Меня разрывало, я хотел умереть. С каждым словом меня скручивало от бессилия, потому что я знал, что меня ждет такой же конец, как и царя Давида. Мое обращение Он проигнорирует. Этот Садист не помилует меня, не простит и не пощадит ... Если уж Давид не был достоин, то я тем более. Но я продолжал шептать слова, захлебываться. Тупая боль пробивала висок и грудь. Мне не куда было деться, мне больше не к кому было обратиться, мне надо было во что-то верить, я остался один, мне хотелось умереть, мой мир вновь был разрушен. Почему, за что им, почему не мне? Кто-то скажет: "такова жизнь!" Ни хрена это не жизнь, это издевательство, садистская потеха, скотское развлечение. Я принял " такова жизнь!", когда сидел в тюрьме, когда чуть не убил жену, потому что я сам был виноват во всем. Но сейчас в чем мне обвинить себя? В том, что поехал в эту чертову деревню? В том, что не предусмотрел, не продумал? Это бред, лучше тогда закрыться в доме и не вылезать. Я думал, что в моей жизни никогда больше не случится ничего страшного, что я укрепил ее, огородил толстенными стенами, за которые не сможет прорваться ни одна опасность. Я ошибся, я возгордился и мне решили показать мое место, что я хожу по краю и в любой миг могу сорваться в бездну, стоит только легонечко толкнуть. Вот так просто, и ни что из того, что я заработал или достиг не способно сейчас помочь мне, разве что дает надежду, что врачи прибудут раньше, прельщенные наживой. Я не знаю, сколько я стоял на коленях, сколько умолял бездушный образ. Время перестало для меня существовать. Но потом все закончилось.
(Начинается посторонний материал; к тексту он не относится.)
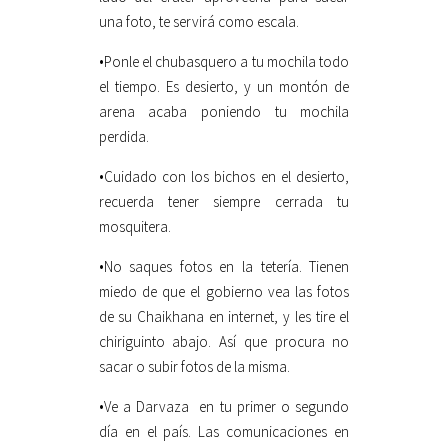
una foto, te servirá como escala.
•Ponle el chubasquero a tu mochila todo
el tiempo. Es desierto, y un montón de
arena acaba poniendo tu mochila
perdida.
•Cuidado con los bichos en el desierto,
recuerda tener siempre cerrada tu
mosquitera.
•No saques fotos en la tetería. Tienen
miedo de que el gobierno vea las fotos
de su Chaikhana en internet, y les tire el
chiriguinto abajo. Así que procura no
sacar o subir fotos de la misma.
•Ve a Darvaza en tu primer o segundo
día en el país. Las comunicaciones en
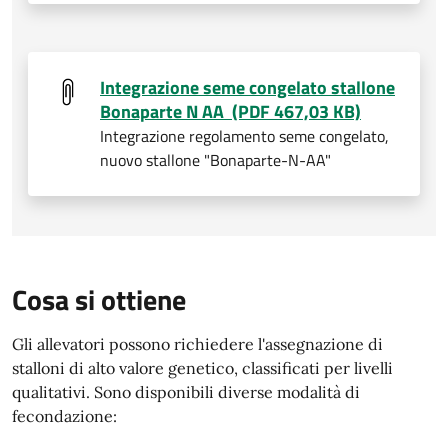
Integrazione seme congelato stallone
Bonaparte N AA (PDF 467,03 KB)
Integrazione regolamento seme congelato,
nuovo stallone "Bonaparte-N-AA"
Cosa si ottiene
Gli allevatori possono richiedere l'assegnazione di
stalloni di alto valore genetico, classificati per livelli
qualitativi. Sono disponibili diverse modalità di
fecondazione:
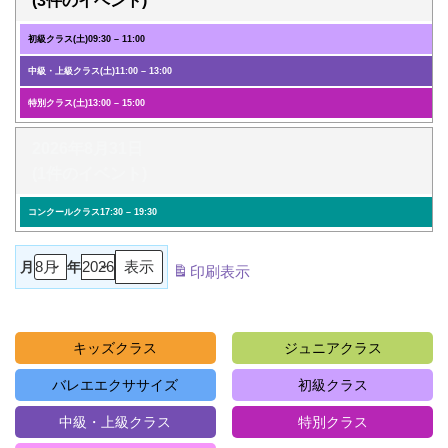
(3件のイベント)
初級クラス(土)
09:30
–
11:00
中級・上級クラス(土)
11:00
–
13:00
特別クラス(土)
13:00
–
15:00
2026年8月31日
(1件のイベント)
コンクールクラス
17:30
–
19:30
月
年
印刷
表示
キッズクラス
ジュニアクラス
バレエエクササイズ
初級クラス
中級・上級クラス
特別クラス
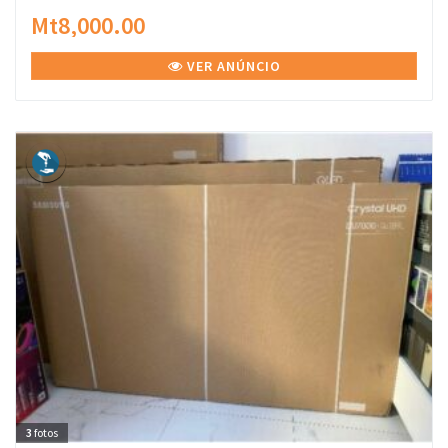
Mt8,000.00
VER ANÚNCIO
3
fotos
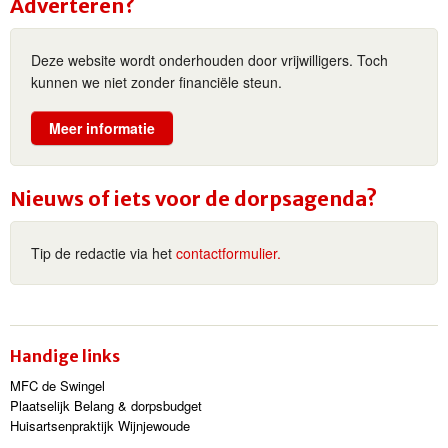
Adverteren?
Deze website wordt onderhouden door vrijwilligers. Toch
kunnen we niet zonder financiële steun.
Meer informatie
Nieuws of iets voor de dorpsagenda?
Tip de redactie via het
contactformulier.
Handige links
MFC de Swingel
Plaatselijk Belang & dorpsbudget
Huisartsenpraktijk Wijnjewoude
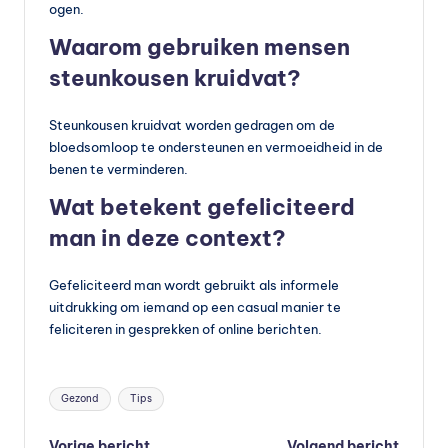
ogen.
Waarom gebruiken mensen
steunkousen kruidvat?
Steunkousen kruidvat worden gedragen om de
bloedsomloop te ondersteunen en vermoeidheid in de
benen te verminderen.
Wat betekent gefeliciteerd
man in deze context?
Gefeliciteerd man wordt gebruikt als informele
uitdrukking om iemand op een casual manier te
feliciteren in gesprekken of online berichten.
Tags:
Gezond
Tips
Vorige bericht
Volgend bericht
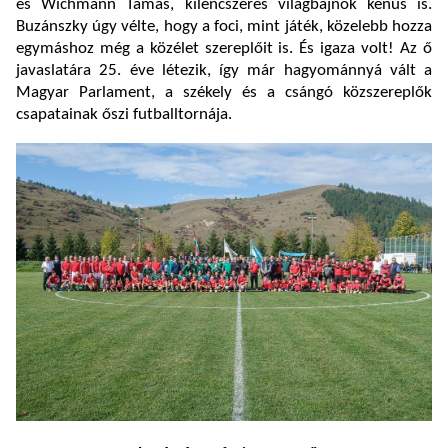
és Wichmann Tamás, kilencszeres világbajnok kenus is.
Buzánszky úgy vélte, hogy a foci, mint játék, közelebb hozza
egymáshoz még a közélet szereplőit is. És igaza volt! Az ő
javaslatára 25. éve létezik, így már hagyománnyá vált a
Magyar Parlament, a székely és a csángó közszereplők
csapatainak őszi futballtornája.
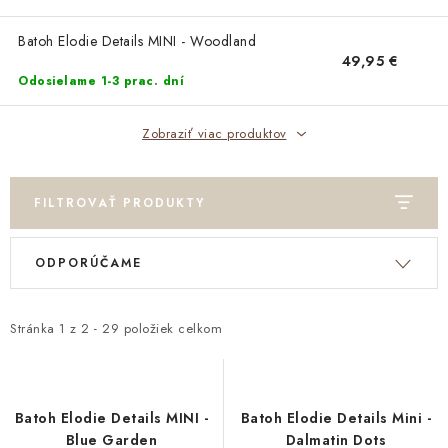
DARČEKOVÉ BOXY
Batoh Elodie Details MINI - Woodland
DARČEKOVÉ BOXY
49,95 €
Odosielame 1-3 prac. dní
O nás
Všeobecné obchodné podmienky
Blog
Zobraziť viac produktov
Reklamačný poriadok
Podmienky ochrany osobných údajov a poučenie o cookies
Formulár na odstúpenie od zmluvy
Reklamačný formulár
FILTROVAŤ PRODUKTY
Newsletter - Ochrana osobných údajov
Moja objednávka
V
R
ODPORÚČAME
ý
a
p
d
i
e
Stránka
1
z
2
-
29
položiek celkom
s
n
p
i
r
e
Batoh Elodie Details MINI -
Batoh Elodie Details Mini -
o
p
Blue Garden
Dalmatin Dots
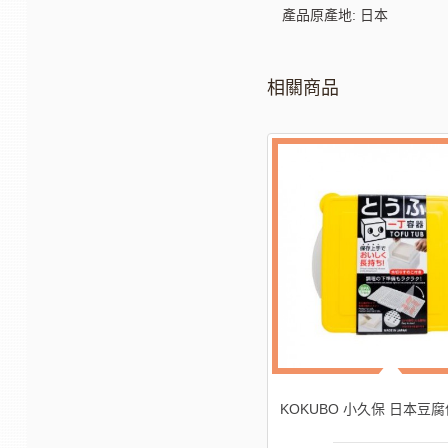
產品原產地: 日本
相關商品
-60%
-40%
BO 小久保 日本豆腐保存容器
KOKUBO 小久保 強力去污海綿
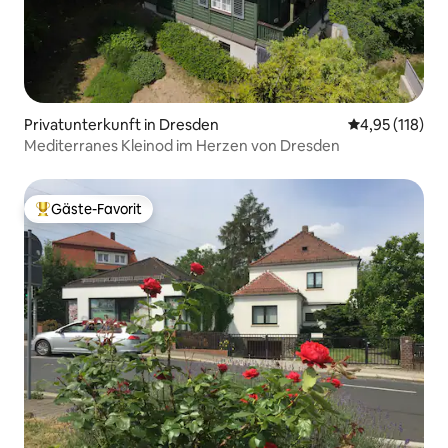
Privatunterkunft in Dresden
Durchschnittl
4,95 (118)
Mediterranes Kleinod im Herzen von Dresden
Gäste-Favorit
Beliebter Gäste-Favorit.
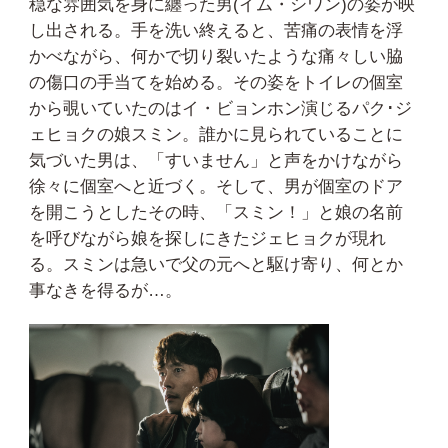
穏な雰囲気を身に纏った男(イム・シワン)の姿が映
し出される。手を洗い終えると、苦痛の表情を浮
かべながら、何かで切り裂いたような痛々しい脇
の傷口の手当てを始める。その姿をトイレの個室
から覗いていたのはイ・ビョンホン演じるパク･ジ
ェヒョクの娘スミン。誰かに見られていることに
気づいた男は、「すいません」と声をかけながら
徐々に個室へと近づく。そして、男が個室のドア
を開こうとしたその時、「スミン！」と娘の名前
を呼びながら娘を探しにきたジェヒョクが現れ
る。スミンは急いで父の元へと駆け寄り、何とか
事なきを得るが…。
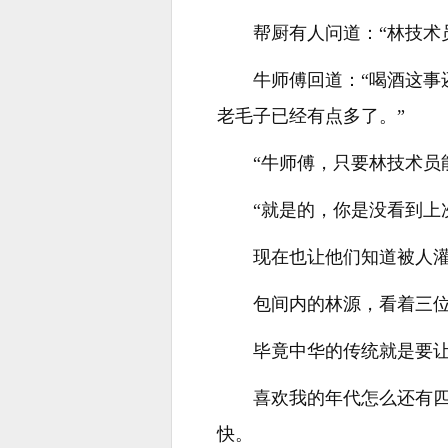
帮厨有人问道：“林技术
牛师傅回道：“喝酒这
老毛子已经有点多了。”
“牛师傅，只要林技术员
“就是的，你是没看到上
现在也让他们知道被人灌
包间内的林源，看着三
毕竟中华的传统就是要
喜欢我的年代怎么还有四合
快。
Надежда умирает последней. Это так. Когда дверь в палату открылась, на пороге был тот самый врач. Лицо его было мертвенно бледно. Мое сердце пропустило удар, замерло в болезненном понимании, я судорожно втянул воздух.
-Мистер Беркет..
-Не надо!- я оборвал его, я не хотел ничего слышать. Страх сковал все мое существо. Трусливо закрыл глаза, но в душе уже разгорелось пламя адской безысходности, она рвала своими острыми зубами на ошметки.
-Прибыли из Лондона, но ваш ..сын он.. умер! Мы не успели...–тихий голос вернул меня в реальность. Я затряс головой, я не верил. Что это значит умер? Нет, этого не может быть, только не с моим мальчиком, ведь еще вчера, еще вчера он бегал на заднем дворе, улыбался и...Нет! Я вновь затряс головой, отрицая все, отбрасывая. Я хотел убить этого врача. Теперь мне становится ясно, почему убивали гонцов, принесших дурную весть. Я готов был уничтожить любого, только бы облегчить то жгучее ощущение, которое обжигало до крови и волдырей.